───── DATA RECORDS ─────
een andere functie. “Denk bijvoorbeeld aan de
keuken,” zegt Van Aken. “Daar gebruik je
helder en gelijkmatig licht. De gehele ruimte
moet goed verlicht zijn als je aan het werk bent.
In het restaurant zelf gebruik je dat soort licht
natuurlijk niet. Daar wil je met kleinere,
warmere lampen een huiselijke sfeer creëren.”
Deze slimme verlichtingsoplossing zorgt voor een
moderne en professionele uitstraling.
─────
───── DATA RECORDS ─────
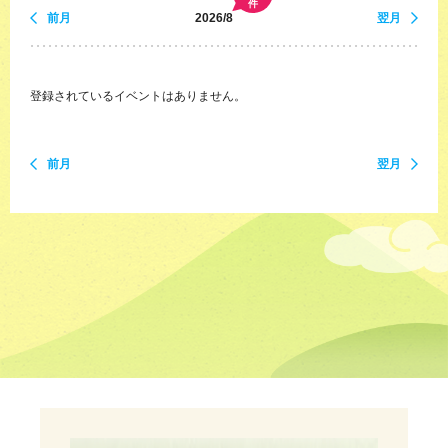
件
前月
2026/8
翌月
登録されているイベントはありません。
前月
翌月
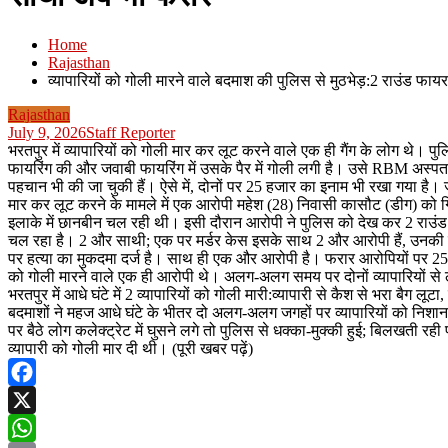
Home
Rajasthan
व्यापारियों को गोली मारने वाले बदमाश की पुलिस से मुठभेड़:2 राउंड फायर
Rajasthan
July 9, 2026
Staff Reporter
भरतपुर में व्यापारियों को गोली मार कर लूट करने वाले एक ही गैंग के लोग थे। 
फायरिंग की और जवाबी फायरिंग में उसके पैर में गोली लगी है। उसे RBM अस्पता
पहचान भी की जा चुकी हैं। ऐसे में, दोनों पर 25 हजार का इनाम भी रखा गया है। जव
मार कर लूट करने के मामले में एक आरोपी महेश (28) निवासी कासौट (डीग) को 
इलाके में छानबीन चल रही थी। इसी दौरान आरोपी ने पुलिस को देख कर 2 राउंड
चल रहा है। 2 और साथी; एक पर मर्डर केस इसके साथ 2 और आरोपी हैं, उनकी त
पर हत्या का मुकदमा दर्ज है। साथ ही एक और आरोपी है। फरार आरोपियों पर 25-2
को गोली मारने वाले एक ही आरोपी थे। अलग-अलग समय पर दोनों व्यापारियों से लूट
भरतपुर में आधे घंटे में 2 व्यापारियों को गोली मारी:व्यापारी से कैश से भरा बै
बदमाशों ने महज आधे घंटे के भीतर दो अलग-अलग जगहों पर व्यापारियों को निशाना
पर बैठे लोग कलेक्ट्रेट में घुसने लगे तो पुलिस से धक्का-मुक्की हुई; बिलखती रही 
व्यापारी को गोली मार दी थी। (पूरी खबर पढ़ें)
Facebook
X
─────
DESCRIPTION OF THE TASK: Each line of the material that contains the string "भरतप" has to be copied out.

FINISHED TASK:
भरतपुर में व्यापारियों को गोली मार कर लूट करने वाले एक ही गैंग के लोग थे। 
भरतपुर में आधे घंटे में 2 व्यापारियों को गोली मारी:व्यापारी से कैश से भरा बै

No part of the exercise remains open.